Surviving spouse (< 59.5)

Good Morning

Facts:
Deceased spouse, 68, leaving his IRA to his spouse, 55
Spouse may need to withdraw assets prior to attaining 59.5

Please confirm/comment:

The surviving spouse retitles the IRA as an inherited IRA.
The 10% penalty would not apply as the withdrawal would a distribution due to death

My thought is to have the IRA remain as an inherited till the deceased spuose would have reached his RBD then roll it into the suriving spouses own IRA or make the inherited their own.

Again, thanks in advanceBrian.



Yes, you are correct.

The surviving spouse can take penalty free distributions until she is 59.5, and can then roll the IRA over to her own IRA. However, the surviving spouse must also start RMDs as a beneficiary in the year the decedent would have reached 70.5. She would be 57 that year and must take an RMD based on her recalculated life expectancy. That means that she would use the divisor for age 57 in the SIngle LIfe table for the first year, and in the second year she uses the divisor for age 58 instead of reducing the prior year divisor by 1.0. A sole beneficiary spouse can do this, but a non spouse beneficiary must reduce by 1.0.
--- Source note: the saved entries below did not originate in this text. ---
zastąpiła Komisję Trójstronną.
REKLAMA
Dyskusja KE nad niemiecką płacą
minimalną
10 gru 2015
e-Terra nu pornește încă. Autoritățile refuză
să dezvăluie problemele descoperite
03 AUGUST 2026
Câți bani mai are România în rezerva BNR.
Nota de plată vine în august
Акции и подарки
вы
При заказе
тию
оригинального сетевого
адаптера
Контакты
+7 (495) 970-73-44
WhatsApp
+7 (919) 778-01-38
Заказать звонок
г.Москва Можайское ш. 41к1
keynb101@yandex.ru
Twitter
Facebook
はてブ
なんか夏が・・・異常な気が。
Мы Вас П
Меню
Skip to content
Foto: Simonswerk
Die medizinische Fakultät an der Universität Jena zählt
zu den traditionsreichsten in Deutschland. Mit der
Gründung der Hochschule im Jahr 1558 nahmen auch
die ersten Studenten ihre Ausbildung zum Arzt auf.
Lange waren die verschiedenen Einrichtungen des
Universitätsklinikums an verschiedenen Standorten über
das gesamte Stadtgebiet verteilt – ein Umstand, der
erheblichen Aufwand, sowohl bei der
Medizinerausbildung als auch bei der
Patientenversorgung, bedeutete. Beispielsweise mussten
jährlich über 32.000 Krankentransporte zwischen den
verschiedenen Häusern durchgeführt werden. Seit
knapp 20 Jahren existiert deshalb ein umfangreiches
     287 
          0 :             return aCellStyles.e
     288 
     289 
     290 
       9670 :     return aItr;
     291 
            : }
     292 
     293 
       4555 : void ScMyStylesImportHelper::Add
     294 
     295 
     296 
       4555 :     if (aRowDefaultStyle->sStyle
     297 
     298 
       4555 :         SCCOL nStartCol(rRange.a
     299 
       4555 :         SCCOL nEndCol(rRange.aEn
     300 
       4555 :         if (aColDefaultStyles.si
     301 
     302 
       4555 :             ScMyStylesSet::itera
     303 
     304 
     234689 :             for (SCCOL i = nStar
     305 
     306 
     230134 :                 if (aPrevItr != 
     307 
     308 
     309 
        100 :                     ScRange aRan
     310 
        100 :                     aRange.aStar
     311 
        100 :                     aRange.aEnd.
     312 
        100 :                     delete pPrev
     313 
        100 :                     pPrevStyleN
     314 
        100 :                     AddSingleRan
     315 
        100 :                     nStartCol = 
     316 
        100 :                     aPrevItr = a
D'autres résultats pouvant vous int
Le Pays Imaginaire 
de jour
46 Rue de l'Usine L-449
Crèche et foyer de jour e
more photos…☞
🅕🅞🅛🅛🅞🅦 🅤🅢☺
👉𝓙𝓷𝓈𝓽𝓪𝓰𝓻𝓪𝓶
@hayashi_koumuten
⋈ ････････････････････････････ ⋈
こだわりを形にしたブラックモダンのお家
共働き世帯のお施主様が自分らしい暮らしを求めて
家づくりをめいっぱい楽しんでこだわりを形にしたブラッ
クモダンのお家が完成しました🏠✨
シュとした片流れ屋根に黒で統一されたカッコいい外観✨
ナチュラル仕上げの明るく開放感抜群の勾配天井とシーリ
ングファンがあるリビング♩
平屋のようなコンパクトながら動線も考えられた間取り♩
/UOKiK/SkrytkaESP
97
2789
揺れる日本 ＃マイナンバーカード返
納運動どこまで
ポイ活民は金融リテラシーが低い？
Once she reaches 59.5 and rolls the IRA into her own IRA, her beneficiary RMD for that year is erased since she is deemed to have owned the IRA the entire year for RMD purposes. Also, if she fails to take an RMD required as beneficiary, she defaults into ownership status and that could subject her to the penalty.

She should name her own successor beneficiary at the same time the original IRA is re titled in beneficiary format, and also determine if she inherited any basis in the IRA. Check to see if husband filed an 8606 in the past.